Since she’s been living with us we’ve butted heads a couple times and it’s not because of something silly. Last year I stopped speaking to her for a couple months because it was more peaceful that way, every now and then I would stop talking to her because I refuse to be talked down to, verbally mistreated, etc. She would blame it on her grief and I did my best to understand.

On my birthday weekend in March, my mom texted her to book a hair appointment for me to do my hair, and she threw a fit, stormed out the door, and cried because my mom didn’t ask her if she was okay after her deceased boyfriend’s birthday in February. I understand her frustration but I wish she didn’t make my birthday about her. I barely could enjoy it because I was afraid anything my family did for me would trigger her.

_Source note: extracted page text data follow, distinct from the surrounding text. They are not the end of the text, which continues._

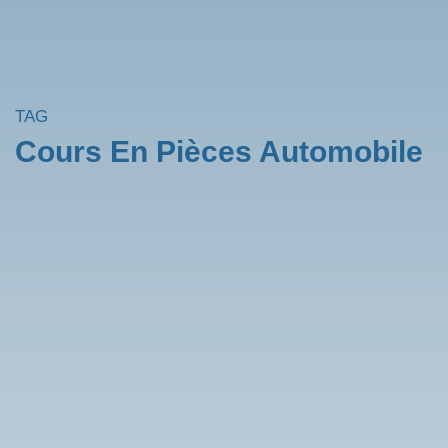
TAG
Cours En Pièces Automobile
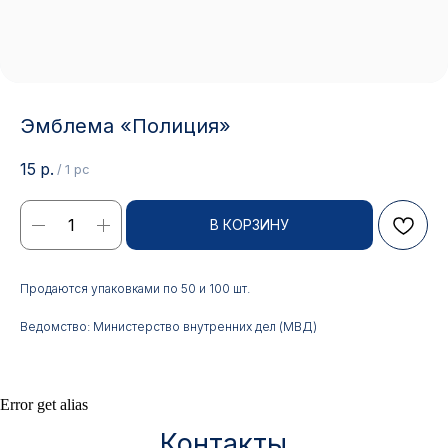
Эмблема «Полиция»
15
р.
/
1 pc
В КОРЗИНУ
Контакты
Продаются упаковками по 50 и 100 шт.
АДРЕС:
РЕЖИМ РАБОТЫ:
Ведомство: Министерство внутренних дел (МВД)
Москва, ул. Гжельский пер.,
Будние дни с 9:00 до 17:00
15
ОПТОВЫЕ ПРОДАЖИ:
ИНТЕРНЕТ-МАГАЗИН:
Error get alias
+7 495 963 21 20
+7 999 927 89 90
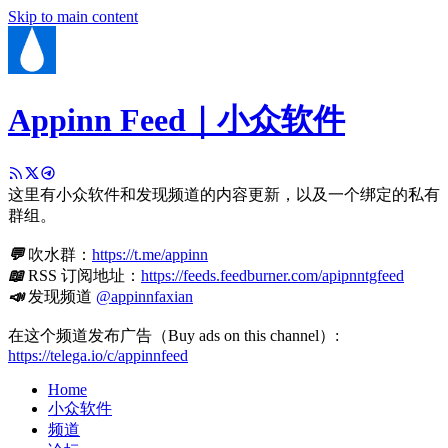
Skip to main content
Appinn Feed｜小众软件
这里有小众软件和发现频道的内容更新，以及一个绑定的私有
群组。
💬
吹水群：
https://t.me/appinn
📖
RSS 订阅地址：
https://feeds.feedburner.com/apipnntgfeed
📣
发现频道
@appinnfaxian
在这个频道发布广告（Buy ads on this channel）:
https://telega.io/c/appinnfeed
Home
小众软件
频道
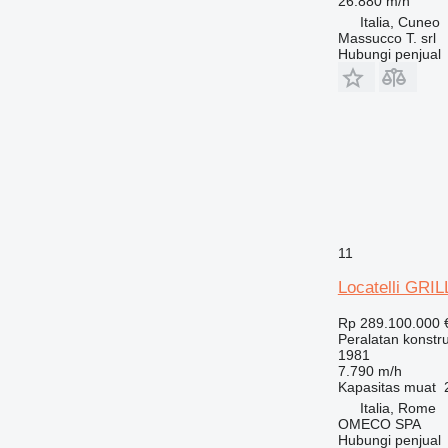
26.880 m/h
Italia, Cuneo
Massucco T. srl
Hubungi penjual
11
Locatelli GRI
Rp 289.100.000
Peralatan konstr
1981
7.790 m/h
Kapasitas muat
Italia, Rome
OMECO SPA
Hubungi penjual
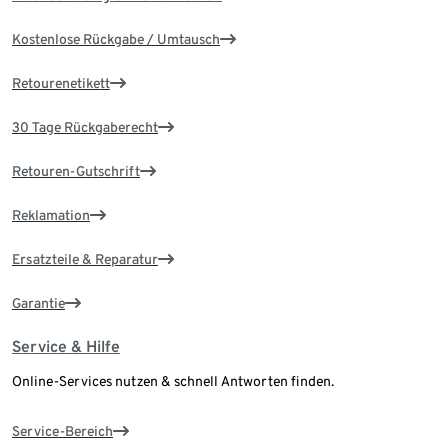
Kostenlose Rückgabe / Umtausch
Retourenetikett
30 Tage Rückgaberecht
Retouren-Gutschrift
Reklamation
Ersatzteile & Reparatur
Garantie
Service & Hilfe
Online-Services nutzen & schnell Antworten finden.
Service-Bereich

Recently I stopped talking to her because I just can’t do it anymore. She treats me like shit, and it’s like she’s singled me out, Whether it’s her remarks, saying how I can’t be trusted because I vented to my cousin about my family before her husband sexually assaulted me, ect. Every time she treats me poorly I tell myself to be understanding, maybe she’s still grieving, maybe she’s just sad, but I just can’t deal with her anger issues at the price of my own mental health. I have Bipolar 1 and I still try to treat everyone kindly, I understand grief is hard but I don’t think I should be treated like a doormat and forget about my own problems just to cater to hers, you know? Because I can’t help anyone or be there for anyone if I’m not okay mentally. No one should be treated the way she treat’s me. And I guess I’m immature but I rather not talk to her than to lash out or show my anger towards her.

Of course we’ll talk again, but I just need a break.